The Children’s Home of Lubbock (in Texas) says its goal is “to make life better for children who need to see that caring and love do exist in a world that has often been unfair and unjust.”
Apparently, caring and love only exist for straight people.
Casey Stegall, a Texas Tech University student, was fired from his position as a social worker at the Christian home after introducing teenage students to his fiancé last month. Lynn Harms, president of the organization (who has a fitting last name), said Stegall was “presenting a lifestyle that is damaging to kids” by expressing romantic feelings for another man.
“As a faith-based, church-related outreach providing welfare services, if you will, to children and families, there is a set of biblical values that we adhere to and live by,” Harms said. “When you are implementing life training and so forth — particularly with children — to put a confused message out there is counterproductive.”
Harms further argued that because the children who stay at the care center come from difficult home circumstances, some of them even having experienced sexual abuse, they are more “vulnerable” to homosexuality. Therefore, having LGBT employees around is too much of a threat to the kids.

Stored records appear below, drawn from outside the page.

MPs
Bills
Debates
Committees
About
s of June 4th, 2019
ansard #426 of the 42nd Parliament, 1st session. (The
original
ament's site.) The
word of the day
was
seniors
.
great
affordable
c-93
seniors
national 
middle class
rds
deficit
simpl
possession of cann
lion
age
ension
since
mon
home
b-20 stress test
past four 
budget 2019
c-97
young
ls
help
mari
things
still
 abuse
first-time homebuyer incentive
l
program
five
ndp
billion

“It gets garbled in terms of sexual identity, sexual preferences, fears, concerns, re-traumatization,” he argued, promoting the behavior of other gay employees at the Children’s Home who “fly under the radar.”

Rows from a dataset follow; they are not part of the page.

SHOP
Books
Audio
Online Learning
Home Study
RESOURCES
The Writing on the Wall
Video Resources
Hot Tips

“If you want to try to force our culture to meet your expectations, that’s not going to go well,” Harms added. “I don’t feel like the culture here has to meet an individual’s desire for the world to be different.”
This invokes the age-old, not-at-all-true idea that gay people are sexual predators, and it’s horrifically offensive — especially because there are undoubtedly LGBT kids in this program who could really use a role model like them.
Lubbock psychologist Dr. Brian Carr also criticized Stegall’s firing in an interview with the Avalanche-Journal Friday, characterizing Harms’ reasoning as “prejudicial and completely inaccurate.”
“There is no effect — that’s ludicrous,” Carr said. “He is combining the idea that people who are gay also have to have some sort of history of either being sexually molested or being sexual molesters, and that is not true.”
There is no state or municipality law in Lubbock banning anti-LGBT discrimination in the workplace, so Stegall’s firing is perfectly legal under Texas law.
In spite of this setback, Stegall and his fiancé both consider themselves “church-attending Christians” who “read the same Bible you read” and “believe in the same God you believe in.” This case is another example of why I don’t understand LGBT folks who stand behind churches that cut them down time and time again. I wish Stegall and his fiancé the best, and that includes finding a group (religious or not) that will actually accept them as they are.